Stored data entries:
·····

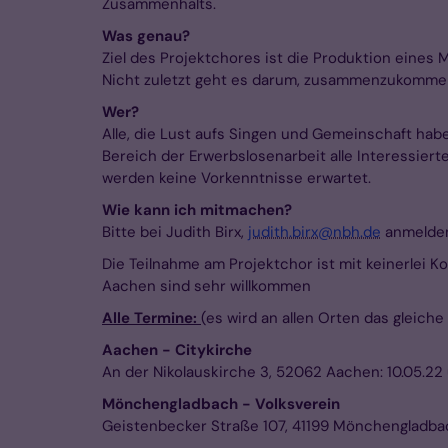
Zusammenhalts.
Was genau?
Ziel des Projektchores ist die Produktion eines 
Nicht zuletzt geht es darum, zusammenzukommen 
Wer?
Alle, die Lust aufs Singen und Gemeinschaft ha
Bereich der Erwerbslosenarbeit alle Interessiert
werden keine Vorkenntnisse erwartet.
Wie kann ich mitmachen?
Bitte bei Judith Birx,
judith.birx@nbh.de
anmelden
Die Teilnahme am Projektchor ist mit keinerlei 
Aachen sind sehr willkommen
Alle Termine:
(es wird an allen Orten das gleiche
Aachen - Citykirche
An der Nikolauskirche 3, 52062 Aachen: 10.05.22 
Mönchengladbach - Volksverein
Geistenbecker Straße 107, 41199 Mönchengladbach:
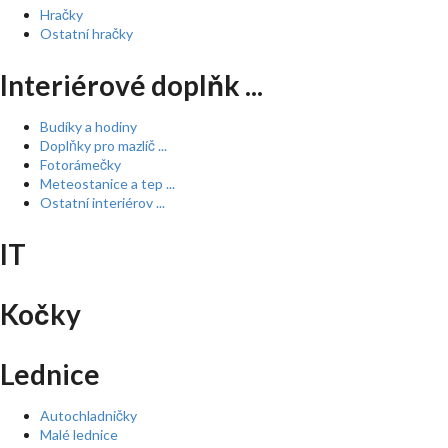
Hračky
Ostatní hračky
Interiérové doplňk ...
Budíky a hodiny
Doplňky pro mazlíč ...
Fotorámečky
Meteostanice a tep ...
Ostatní interiérov ...
IT
Kočky
Lednice
Autochladničky
Malé lednice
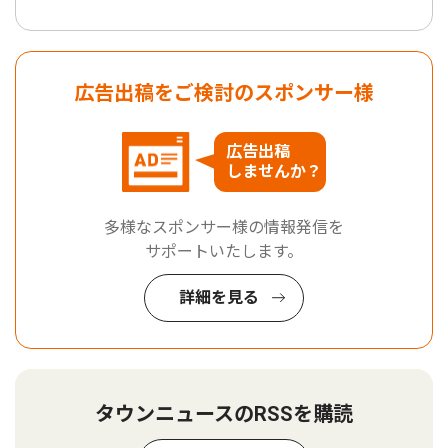
広告出稿をご検討のスポンサー様
広告出稿
しませんか？
多様なスポンサー様の情報発信を
サポートいたします。
詳細を見る
タウンニュースのRSSを購読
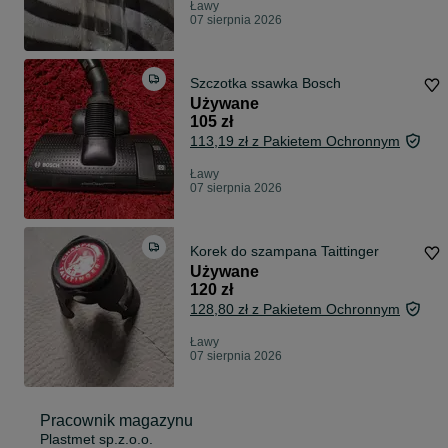
Ławy
07 sierpnia 2026
Szczotka ssawka Bosch
Używane
105 zł
113,19 zł z Pakietem Ochronnym
Ławy
07 sierpnia 2026
Korek do szampana Taittinger
Używane
120 zł
128,80 zł z Pakietem Ochronnym
Ławy
07 sierpnia 2026
Pracownik magazynu
Plastmet sp.z.o.o.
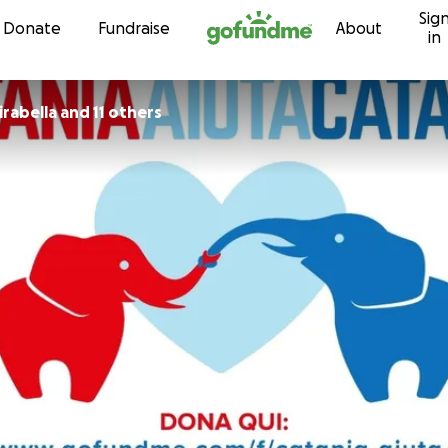
Sig
Skip to content
Donate
Fundraise
About
in
rabella and 11 others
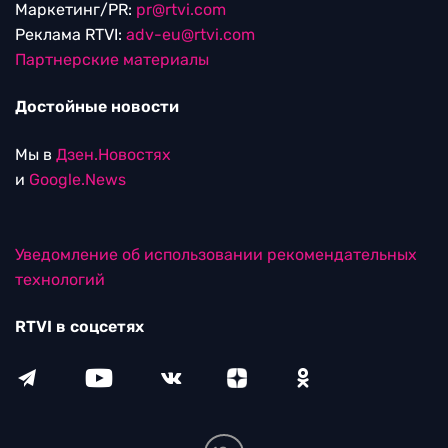
Маркетинг/PR:
pr@rtvi.com
Реклама RTVI:
adv-eu@rtvi.com
Партнерские материалы
Достойные новости
Мы в
Дзен.Новостях
и
Google.News
Уведомление об использовании рекомендательных
технологий
RTVI в соцсетях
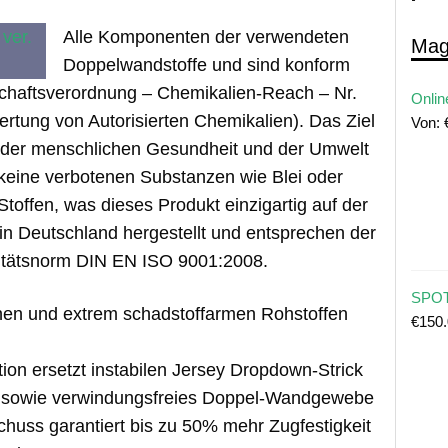
Alle Komponenten der verwendeten
Mag
Doppelwandstoffe und sind konform
chaftsverordnung – Chemikalien-Reach – Nr.
Onlin
rtung von Autorisierten Chemikalien). Das Ziel
Von:
 der menschlichen Gesundheit und der Umwelt
 keine verbotenen Substanzen wie Blei oder
toffen, was dieses Produkt einzigartig auf der
in Deutschland hergestellt und entsprechen der
litätsnorm DIN EN ISO 9001:2008.
SPOT
enen und extrem schadstoffarmen Rohstoffen
€
150
on ersetzt instabilen Jersey Dropdown-Strick
tes sowie verwindungsfreies Doppel-Wandgewebe
Schuss garantiert bis zu 50% mehr Zugfestigkeit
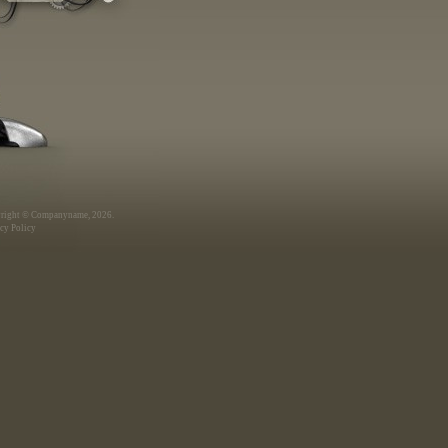
right © Companyname, 2026.
cy Policy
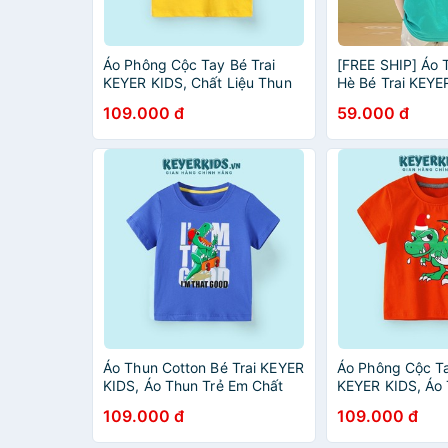
Áo Phông Cộc Tay Bé Trai
[FREE SHIP] Áo 
KEYER KIDS, Chất Liệu Thun
Hè Bé Trai KEYE
Cotton 4 Chiều Mềm , Họa
(6 - 22KG), Cộc 
109.000 đ
59.000 đ
Tiết Siêu Ngầu Dễ Phối Đồ
Thun mát Họa Ti
AT50
AT16
Áo Thun Cotton Bé Trai KEYER
Áo Phông Cộc Ta
KIDS, Áo Thun Trẻ Em Chất
KEYER KIDS, Áo
Vải Co giãn 4C, Mềm Mịn Họa
Chất Liệu Cotto
109.000 đ
109.000 đ
Tiết Hoạt Hình Dễ Thương
Hình Khủng Lon
AT48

·····

## TASK PROMPT
What are the lines in the records above, word for word, from the one containing "pr@rtvi.com" through the one containing "KIDS, Áo Thun Trẻ Em Chất", both ends included and pictures left out?

## EXERCISE ANSWER
pr@rtvi.com
Реклама RTVI:
adv-eu@rtvi.com
Партнерские материалы
Достойные новости
Мы в
Дзен.Новостях
и
Google.News
Уведомление об использовании рекомендательных
технологий
RTVI в соцсетях
Alle Komponenten der verwendeten
Mag
Doppelwandstoffe und sind konform
chaftsverordnung – Chemikalien-Reach – Nr.
Onlin
rtung von Autorisierten Chemikalien). Das Ziel
Von:
 der menschlichen Gesundheit und der Umwelt
 keine verbotenen Substanzen wie Blei oder
toffen, was dieses Produkt einzigartig auf der
in Deutschland hergestellt und entsprechen der
litätsnorm DIN EN ISO 9001:2008.
SPOT
enen und extrem schadstoffarmen Rohstoffen
€
150
on ersetzt instabilen Jersey Dropdown-Strick
tes sowie verwindungsfreies Doppel-Wandgewebe
Schuss garantiert bis zu 50% mehr Zugfestigkeit
right © Companyname, 2026.
cy Policy
Áo Phông Cộc Tay Bé Trai
[FREE SHIP] Áo 
KEYER KIDS, Chất Liệu Thun
Hè Bé Trai KEYE
Cotton 4 Chiều Mềm , Họa
(6 - 22KG), Cộc 
109.000 đ
59.000 đ
Tiết Siêu Ngầu Dễ Phối Đồ
Thun mát Họa Ti
AT50
AT16
Áo Thun Cotton Bé Trai KEYER
Áo Phông Cộc Ta
KIDS, Áo Thun Trẻ Em Chất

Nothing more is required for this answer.